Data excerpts

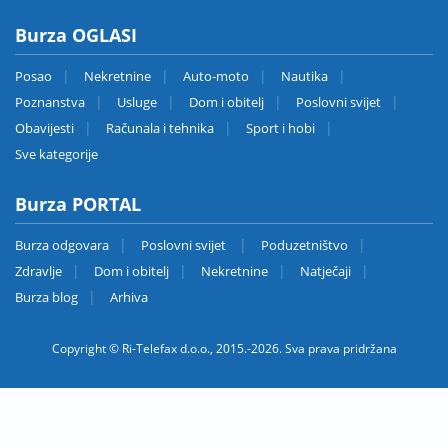
Burza OGLASI
Posao
Nekretnine
Auto-moto
Nautika
Poznanstva
Usluge
Dom i obitelj
Poslovni svijet
Obavijesti
Računala i tehnika
Sport i hobi
Sve kategorije
Burza PORTAL
Burza odgovara
Poslovni svijet
Poduzetništvo
Zdravlje
Dom i obitelj
Nekretnine
Natječaji
Burza blog
Arhiva
Copyright © Ri-Telefax d.o.o., 2015.-2026. Sva prava pridržana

| EXERCISE REQUIREMENTS |
Pictures are to be omitted; otherwise, write out the data exactly as it appears.

| TASK OUTPUT |
Burza OGLASI
Posao
Nekretnine
Auto-moto
Nautika
Poznanstva
Usluge
Dom i obitelj
Poslovni svijet
Obavijesti
Računala i tehnika
Sport i hobi
Sve kategorije
Burza PORTAL
Burza odgovara
Poslovni svijet
Poduzetništvo
Zdravlje
Dom i obitelj
Nekretnine
Natječaji
Burza blog
Arhiva
Copyright © Ri-Telefax d.o.o., 2015.-2026. Sva prava pridržana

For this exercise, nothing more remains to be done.